[Saved data entries]
________
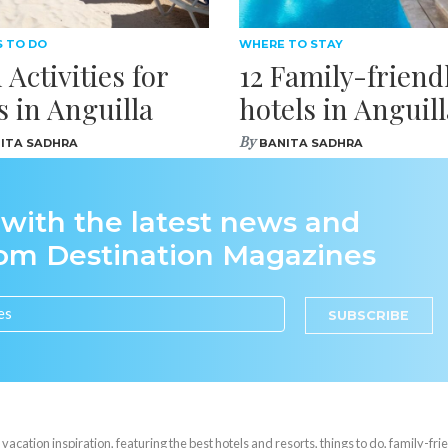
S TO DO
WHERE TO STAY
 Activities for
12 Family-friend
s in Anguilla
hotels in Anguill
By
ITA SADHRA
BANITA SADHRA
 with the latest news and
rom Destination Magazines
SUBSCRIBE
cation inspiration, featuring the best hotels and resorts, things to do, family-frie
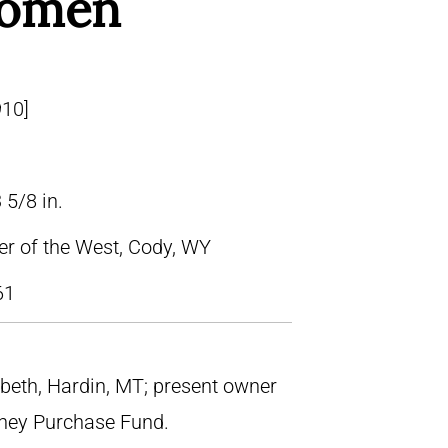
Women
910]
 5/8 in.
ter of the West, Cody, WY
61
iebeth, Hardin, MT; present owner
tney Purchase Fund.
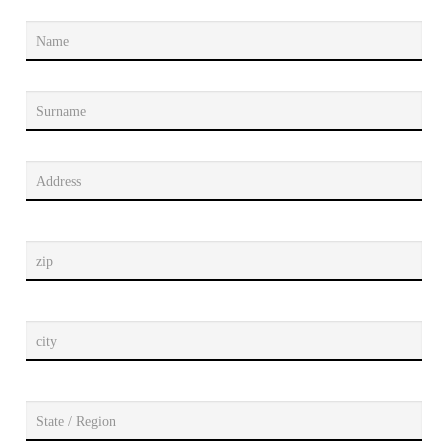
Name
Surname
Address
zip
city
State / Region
________
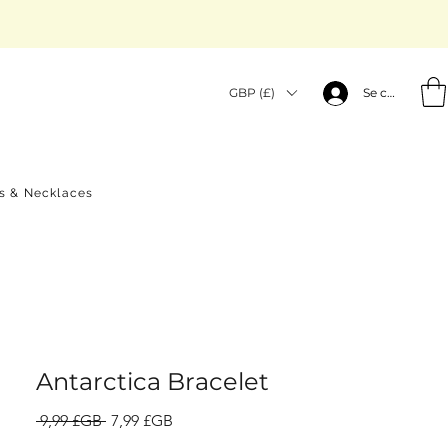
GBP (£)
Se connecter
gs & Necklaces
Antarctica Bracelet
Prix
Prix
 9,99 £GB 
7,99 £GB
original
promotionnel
________
[Exercise requirements]:
Take only the lines above from the one that has "tney Purchase Fund." through the one that has "State / Region" and reproduce them exactly, omitting any pictures.

[Written reply]:
tney Purchase Fund.
Name
Surname
Address
zip
city
State / Region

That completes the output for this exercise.